Is it possible to continue training with additional epochs? Also where can I find logs in local?

Dear wandb team,

I currently start using pytorch-lightning combining with wandb, so I will use WandbLogger. (Due to link limits, I didn’t put url for the documentation.)

Suppose I had trained a model, let’s say for 10 epochs. The project is wandb_toy, and the name or ID is toy. After training, it will automatically create two folders under ./, i.e., ./wandb and ./wandb_toy. I know that the checkpoints will be saved in wandb_toy/toy/checkpoints. Also there will be a new run folder in ./wandb, let’s say ./wandb/run-20230101_102000.

Now if I want to continue the training from epochs=10 to epochs=20, I know I can load the model state with adding ckpt_path during trainer.fit(), also update the config with allow_val_change setting to True. However, there is still a new additional run folder created, e.g., ./wandb/run-20230202_104000.


My questions are:

  • I want to keep saving or update things in the original run folder ./wandb/run-20230101_102000.
  • Also is there any way to name the run folder, for example, change ./wandb/run-20230101_102000 to ./wandb/my_toy_run. I have tried keywords like dir or save_dir already, but seems not right.
  • If I delete the project in wandb ai (without delete folders in ./wandb), then continue training from epoch=10 to epoch=20, It will log only from epoch=10~20. Is there any way to still get the previous log from epoch=0~10? I have tried to look up Save & Restore Files or Resume Runs, but unfortunately I couldn’t figure it out.
  • If I want to see each epochs log (e.g., accuracy and loss) in my local, which file should I look for?

Thanks for reading and I apologize if I couldn’t make things clear.

Best wishes,
Yian

Hi @ntuyianchen, thanks for writing in and for sharing this detailed explanation of your use-case! Answering your questions:

  • This is not possible at the moment as every time you resume a run a new folder is created run-date_time (this name is not mutable either other than manually) although the run is the same. This is useful to be able to track easily the different processes.
  • You cannot resume a run at a previous step, it will only be resumed from the last step. The intention of this is to avoid overwritting previous logged data.
  • Log metrics are not saved locally (other than the last epoch in files/wandb-metadata.json), but they are accesible through our public API by accesing run.history(). Here you can have a look at the documentation on how to do this.

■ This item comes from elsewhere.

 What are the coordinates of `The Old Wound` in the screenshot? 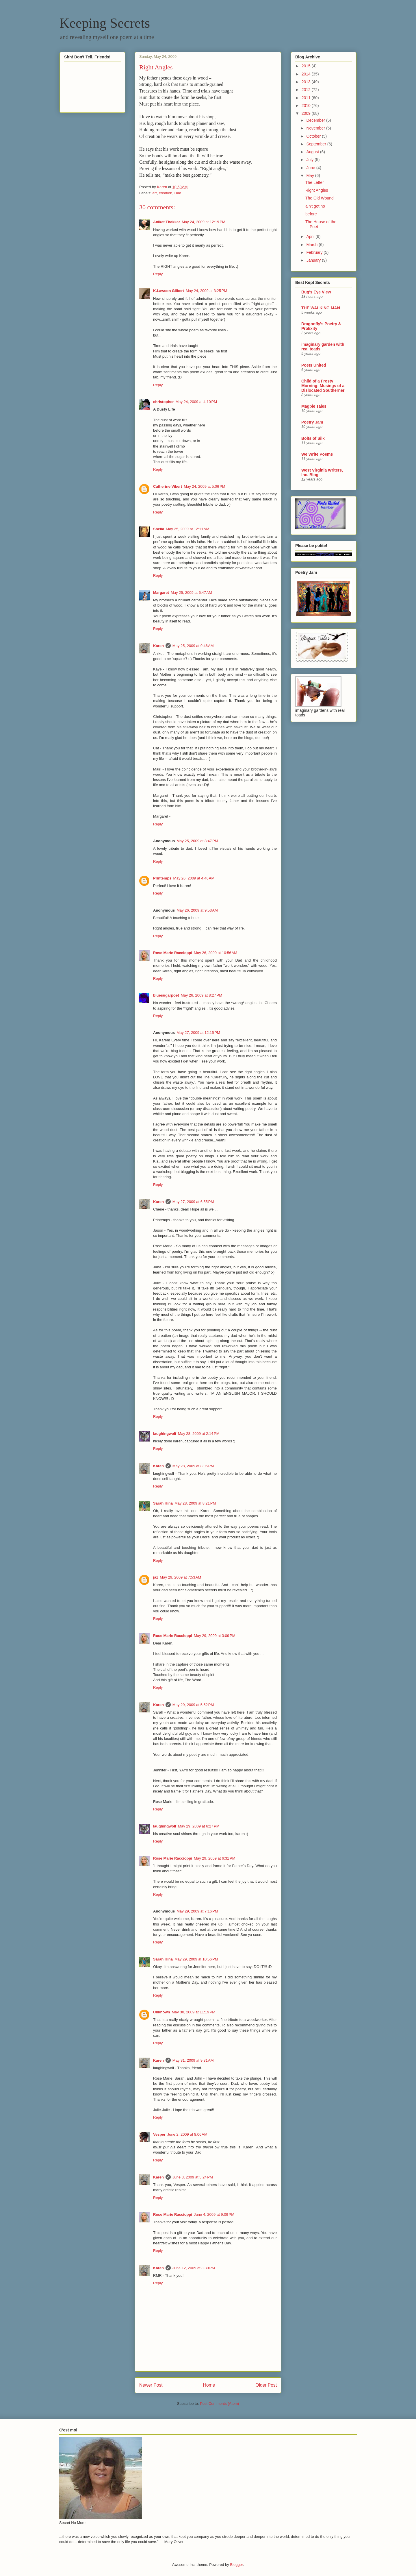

Please let me know if these answers would be useful. Also, if you would like to have any of these features available, feel free to explain which ones and I will create a new request!

Hi @luis_bergua1 , thanks for the concrete reply! It’s really helpful and now I can understand why and how wandb designed this way. The run.history() is really the thing I was looking for, thank you very much!

Thanks to wandb team for making this awesome package and documentations. I have one thing that’s irrelevant to our discussion. I found that the text format seemed to be wrong at here (the table for Arguments and Returns don’t break new lines correctly in my Mac Safari, which makes it a little hard to read.) This is not really an immediate big deal and I think it can be fixed in the future some day :slight_smile: .

Cheers!

Hi @ntuyianchen, great to see that run.history() works for you! Thank you very much for the kind feedback, we really appreciate it! Regarding the table in the docs, I am not fully understanding you, would you like to have a different align foe the text/have it justified?

Hi @luis_bergua1 , sorry for my ambiguous feedback. I was expecting that the argument should be something like

samples (int, optional): The number …
pandas (bool, optional): Return …
keys (list optional): Only return …

Since without line-breaking, it’s quite hard to find the argument at first sight.

Thanks a lot for clarifying @ntuyianchen! I see the issue now, I’ll report it!